Az W-Schau über das Einfamilienhaus: Traum und Widerspruch
Ein ruhiger, sicherer Ort für die Kernfamilie, naturnah und in einer menschenfreundlichen Umgebung: So stellte und stellt man sich das Leben im Umland vor. Die Kulturgeschichte des Einfamilienhauses nahm ihren Ursprung in den gehobenen amerikanischen Wohnvierteln des frühen 19. Jahrhunderts. Nach dem Zweiten Weltkrieg wurde die Typologie massiv entwickelt und in die Breite ausgerollt. "Immer mehr Leute ziehen längst auch in Europa in Einfamilienhäuser in den Vorstädten", berichtete Philipp Engel, der die Schau ursprünglich für das Zeitgenössische Kulturzentrum von Barcelona (CCCB) kuratiert hat, bei einer Pressekonferenz am Mittwoch.
Die Wiener Version wurde um einen Österreichteil erweitert. Das Einfamilienhaus sei weiterhin die beliebteste Wohnform hierzulande, merkte Az W-Direktorin Angelika Fitz an. Die Nation der Häuselbauer sieht sich aber mit großen Zukunftsfragen konfrontiert. Denn mit dieser Lebensform gehen die Abhängigkeit vom Auto, Flächenversiegelung, Verödung der Ortskerne, Bedrohung der Biodiversität und Isolation einher. Und nicht zuletzt prägen halb verwaiste, in die Jahre gekommene Häuser und Siedlungen viele Teile des Landes. "Suburbia" zeigt auch Lösungen, präsentiert etwa gelungene Beispiele für Umbauten, Umnutzung und Alternativen.
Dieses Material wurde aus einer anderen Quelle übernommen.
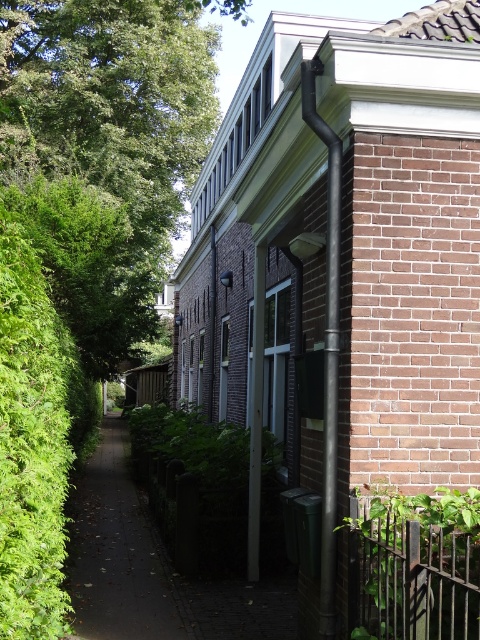 You are a delivery person trying to navigate a narrow alleyway. You need to deliver a package to the entrance of the red brick building on the right. The entrance is partially shaded by an overhang with two metal poles. There is a dark brown paved path at center and a black matte pipe at upper right. Which object should you avoid stepping on to ensure you don not damage the package?

The dark brown paved path at center has a larger size compared to the black matte pipe at upper right, so you should avoid stepping on the black matte pipe at upper right to prevent damaging the package since it is smaller and possibly more fragile.

You are a delivery person trying to navigate through the alleyway. You need to pass by the black metal fence at lower right and the black matte pipe at upper right. Which object should you avoid hitting your head on?

The black matte pipe at upper right is lower than the black metal fence at lower right, so you should avoid hitting your head on the black matte pipe at upper right. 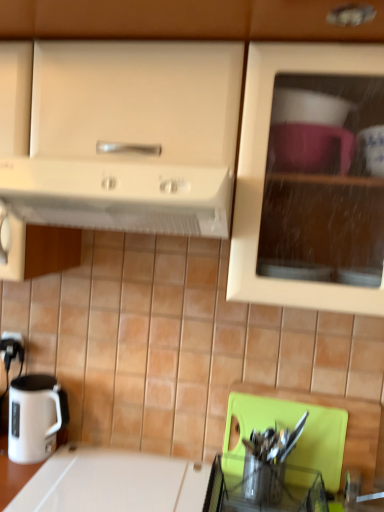 Question: From a real-world perspective, is white glossy electric kettle at lower left positioned above or below white plastic electric outlet at lower left?

Choices:
 (A) above
 (B) below

Answer: (B)

Question: Which is correct: white glossy electric kettle at lower left is inside white plastic electric outlet at lower left, or outside of it?

Choices:
 (A) outside
 (B) inside

Answer: (A)

Question: Which object is the closest to the matte white cabinet at upper center?

Choices:
 (A) white glossy electric kettle at lower left
 (B) white matte range hood at upper center
 (C) white glossy countertop at lower left
 (D) white plastic electric outlet at lower left

Answer: (B)

Question: Which of these objects is positioned farthest from the white plastic electric outlet at lower left?

Choices:
 (A) white matte range hood at upper center
 (B) matte white cabinet at upper center
 (C) white glossy electric kettle at lower left
 (D) white glossy countertop at lower left

Answer: (B) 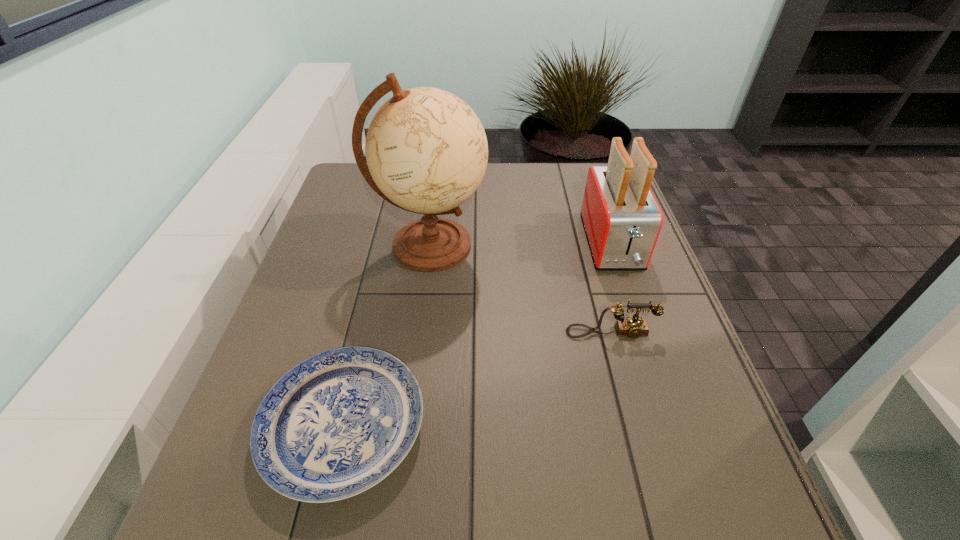 Identify which object is the closest to the toaster. Please provide its 2D coordinates. Your answer should be formatted as a tuple, i.e. [(x, y)], where the tuple contains the x and y coordinates of a point satisfying the conditions above.

[(633, 327)]

Locate an element on the screen. vacant space that satisfies the following two spatial constraints: 1. on the front-facing side of the toaster; 2. on the surface of the tallest object is located at coordinates (612, 246).

Image resolution: width=960 pixels, height=540 pixels. I want to click on free space that satisfies the following two spatial constraints: 1. on the front-facing side of the third shortest object; 2. on the surface of the globe, so click(612, 246).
Mit historischem Material, Fotos, Filmen, künstlerischen Arbeiten und Alltagsgegenständen nähert sich die Ausstellung dem Thema. So wird zunächst ein geschichtlicher Überblick über das "Leben im amerikanischen Traum" (so der Untertitel der Schau) gegeben. Man bekommt vielfältige Einblicke: zum Beispiel darüber, wie die Suburbanisierung das Autofahren erleichtern sollte, wie sich das Leben in "Suburbia" auf die Geschlechterrollen auswirkte, aber auch wie Vorortsiedlungen zur Segregation beitrugen. Es dürfen Bilder des Fotografen Bill Owens nicht fehlen, der in seinem Kultbuch "Suburbia" von 1972 das Leben in einem kalifornischen Wohnviertel dokumentierte.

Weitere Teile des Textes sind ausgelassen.